TASK STATEMENT: What you return should be the lines of the data containing "Foundation", each in full.

____________

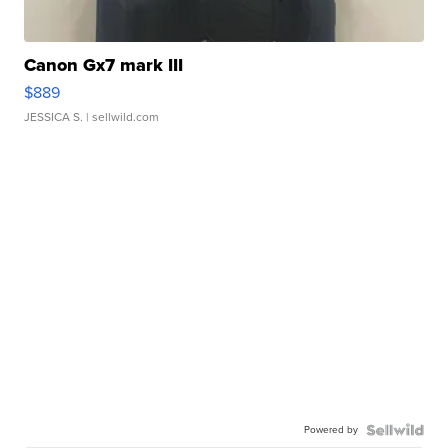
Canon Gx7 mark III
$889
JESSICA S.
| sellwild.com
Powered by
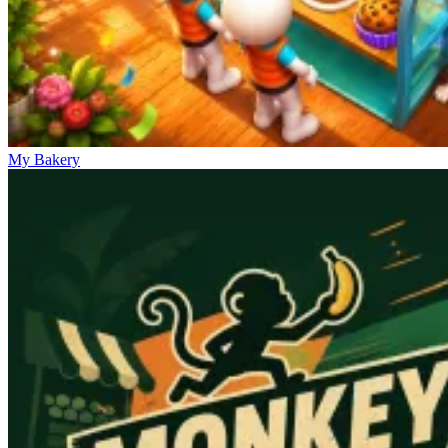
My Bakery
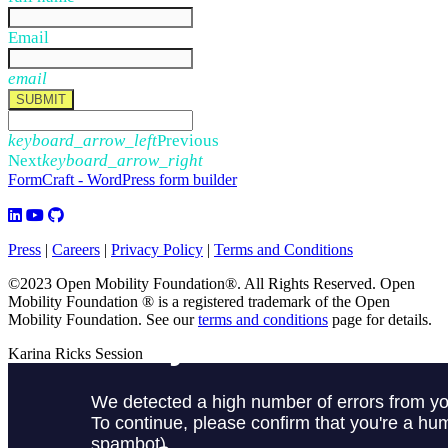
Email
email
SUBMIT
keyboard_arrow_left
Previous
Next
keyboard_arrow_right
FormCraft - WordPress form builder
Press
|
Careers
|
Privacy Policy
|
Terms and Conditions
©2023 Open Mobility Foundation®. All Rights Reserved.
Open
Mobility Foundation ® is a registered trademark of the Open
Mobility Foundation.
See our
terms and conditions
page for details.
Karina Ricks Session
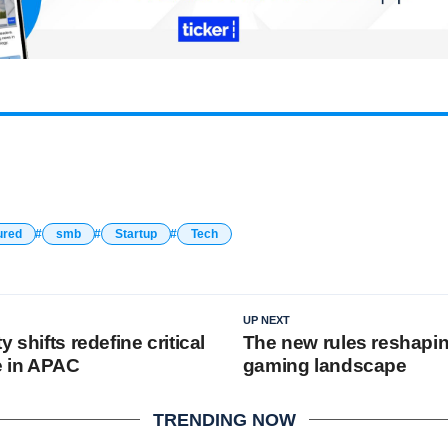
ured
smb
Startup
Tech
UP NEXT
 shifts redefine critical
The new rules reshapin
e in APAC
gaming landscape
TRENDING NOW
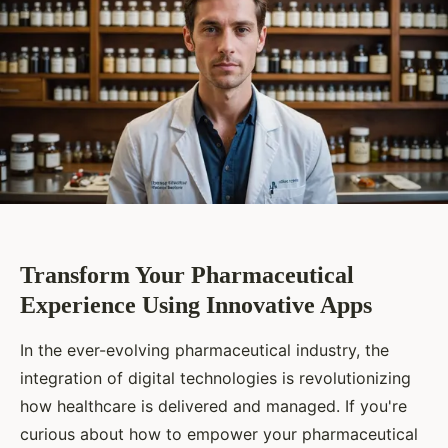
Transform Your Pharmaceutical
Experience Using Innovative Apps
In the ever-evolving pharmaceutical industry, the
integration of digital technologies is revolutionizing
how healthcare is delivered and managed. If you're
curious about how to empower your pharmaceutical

____________

RESULT OF THIS EXERCISE:
©2023 Open Mobility Foundation®. All Rights Reserved.
Mobility Foundation ® is a registered trademark of the Open
Mobility Foundation.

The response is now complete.